Let $U = \{(s,0) | s\in \Bbb R\}$, $V = \{(s,0)| s <0\} \cup \{(s,1)|s>0\}$ and $$\phi: U \to \Bbb R, \psi: V \to \Bbb R, \gamma: V \to \Bbb R$$ be respectively given by $$\phi(s,0) = s,\psi(s,0) = s,\psi(s,1) = s , \text{and} \ \gamma(s,0) = s^3,\gamma(s,1) = s^3.$$ To show that $\{(U,\phi),(V,\psi),(V,\gamma)\}$ defines a smooth manifold structure on $U \cup V$.
How to proceed with the problem? Thank You.

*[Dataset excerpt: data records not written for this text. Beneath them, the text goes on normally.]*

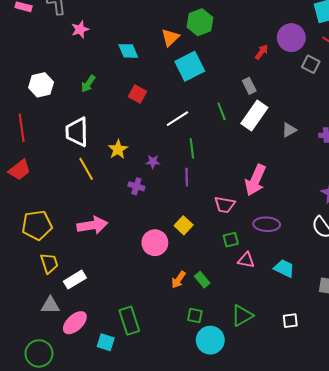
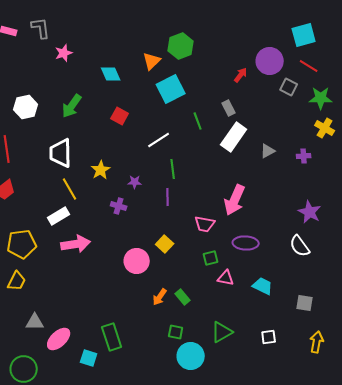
green arrow: (88, 84) -> (72, 106), size x1.4
green line: (222, 111) -> (198, 121), moved
yellow trapezoid: (49, 263) -> (17, 281), moved, turned 45
white rectangle: (75, 280) -> (59, 216), moved

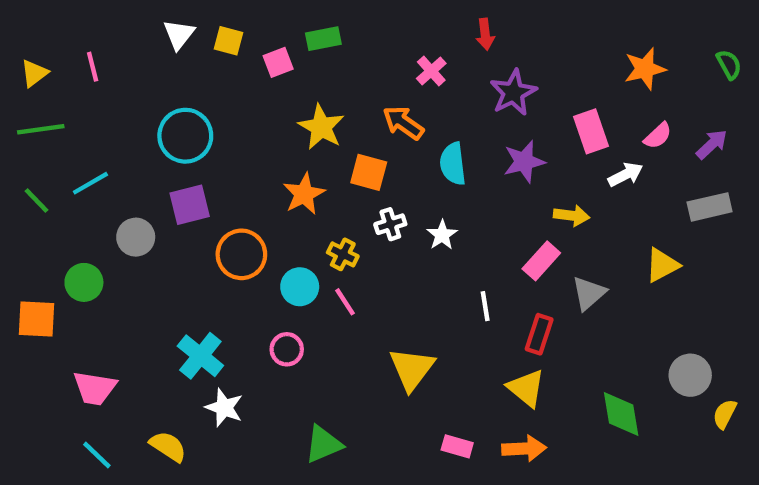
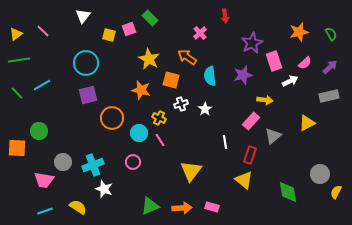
green rectangle: (323, 39) -> (150, 18), turned 56
yellow square: (228, 41) -> (109, 35), moved
green semicircle: (729, 65) -> (331, 34), moved
pink line: (93, 67) -> (43, 31), turned -32
purple star: (513, 93) -> (252, 43), moved
orange star: (304, 194) -> (141, 90), turned -30
gray circle: (136, 237) -> (63, 162), moved
cyan cross: (200, 356) -> (93, 165), turned 30
orange arrow: (524, 449) -> (182, 208), moved
cyan line: (97, 455) -> (45, 211), turned -63

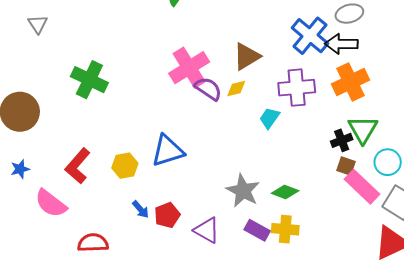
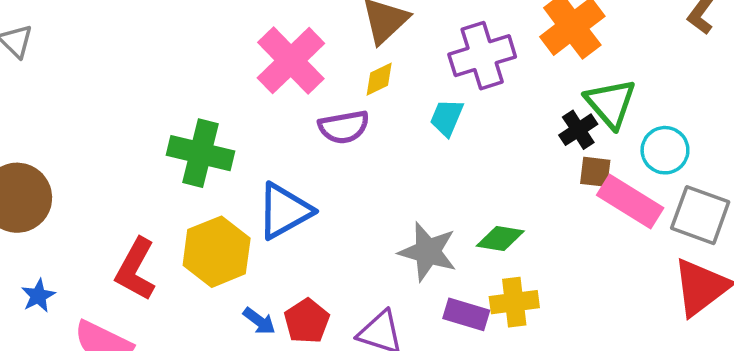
green cross: (89, 80) -> (201, 153), moved
purple semicircle: (208, 89) -> (344, 127), moved, turned 148
yellow hexagon: (125, 166) -> (217, 252), size x1.5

We need to show the compatibility, which means that for all pairs of charts $(A,f)$ and $(B,g)$ we have $f\circ g^{-1}:g(A\cap B)\rightarrow f(A\cap B)$ is smooth, in addition to the requirement that charts must cover our manifold.
Let's show that $(V,\psi)$ and $(V,\gamma)$ are compatible. Your map $\psi \circ \gamma ^{-1}=s^{\frac13}:\mathbb{R}-\{0\}\rightarrow \mathbb{R}-\{0\}$ is clearly smooth. Similarly, $(V,\gamma)$ and $(V,\psi)$, because $s^3$ is smooth.
Can you proceed for the remaining maps, namely $\phi\circ\gamma^{-1}$, $\phi\circ\psi^{-1}$, and their inverses $\gamma\circ\phi^{-1}$, $\psi\circ\phi^{-1}$ ?
Btw, be careful about the domains of your maps. For some cases we are lucky that $V$ doesn't contain $0$.